6
votes

Can I have a Web Role and a Worker role run on the same instance, or do I have to obtain 2 separate hosting instances and pay twice the amount I would otherwise?

I have a WCF Web API that I want to host on Azure. I also have a Worker Role that listens to a Queue in Azure Storage. Every time a message is added to the Queue, it will obtain that and run a small task depending on the message.

I was wondering if I can just run these two on the same instance or not.

2

2 Answers

4
votes

"Worker Role" and "Web Role" are just simple templates for "Windows Server 2008 with IIS running" and "Windows Server 2008 without IIS running." The key is that a "role" is a definition of a Windows Server virtual machine. For each "role" you have one or more instances.

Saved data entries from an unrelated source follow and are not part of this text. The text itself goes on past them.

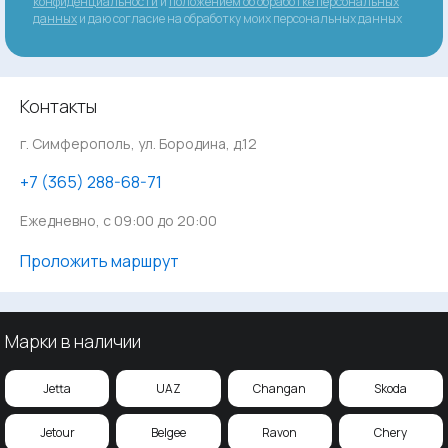
конфиденциальности
и
положением об обработке персональных
данных
и даю согласие на обработку моих персональных данных
Контакты
г. Симферополь, ул. Бородина, д.12
‪+7 (365) 288-68-71
Ежедневно, с 09:00 до 20:00
Проложить маршрут
Марки в наличии
Jetta
UAZ
Changan
Skoda
Jetour
Belgee
Ravon
Chery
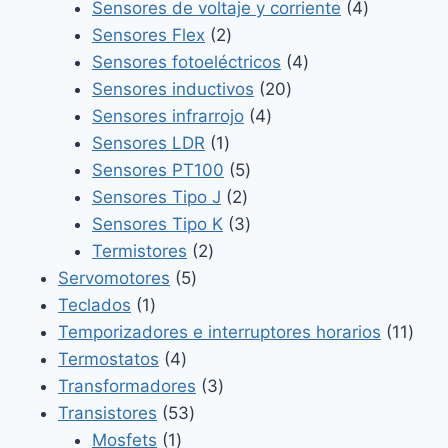
producto
4
Sensores de voltaje y corriente
4
2
productos
Sensores Flex
2
productos
4
Sensores fotoeléctricos
4
20
productos
Sensores inductivos
20
4
productos
Sensores infrarrojo
4
1
productos
Sensores LDR
1
producto
5
Sensores PT100
5
2
productos
Sensores Tipo J
2
productos
3
Sensores Tipo K
3
2
productos
Termistores
2
5
productos
Servomotores
5
1
productos
Teclados
1
producto
11
Temporizadores e interruptores horarios
11
4
prod
Termostatos
4
productos
3
Transformadores
3
53
productos
Transistores
53
1
productos
Mosfets
1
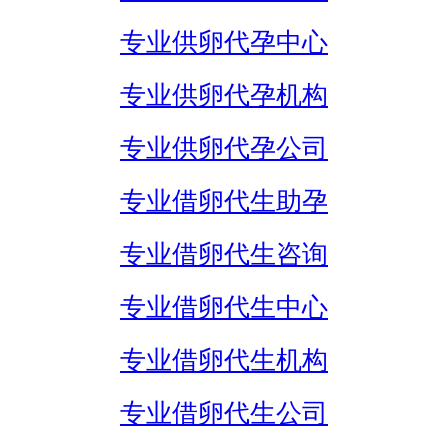
专业供卵代孕中心
专业供卵代孕机构
专业供卵代孕公司
专业借卵代生助孕
专业借卵代生咨询
专业借卵代生中心
专业借卵代生机构
专业借卵代生公司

In Windows Azure, both role types have the ability to install software, modify registry settings, etc. in either a startup script or OnStart() handler, and both let you run code in the Run() method.

In your case, you can run your WCF Web Service in a Web Role, and then in your Run() method (in the same role), kick off a process that listens to queue messages posted by your WCF web services. No need to have a new role.

Now: Once you get into high-volume situations, you might want to split your code into separate roles, so you can scale them independently (both in VM size and VM quantity).

I posted another answer about this here.

0
votes

It completely depends on your requirement. You can simply have a Worker Role that exposes an external endpoint as described here and expose a WCF Service. You can also have Web Role that is a WCF Service and spin up a background thread that checks the queue. What is the Worker doing with the message? What process is performed? That also has an impact on the solution.

A key thing you need to consider is whether the scaling requirement between your WCF Service and the queue retrieving tasks are the same. If they are a single role should be good enough to start with.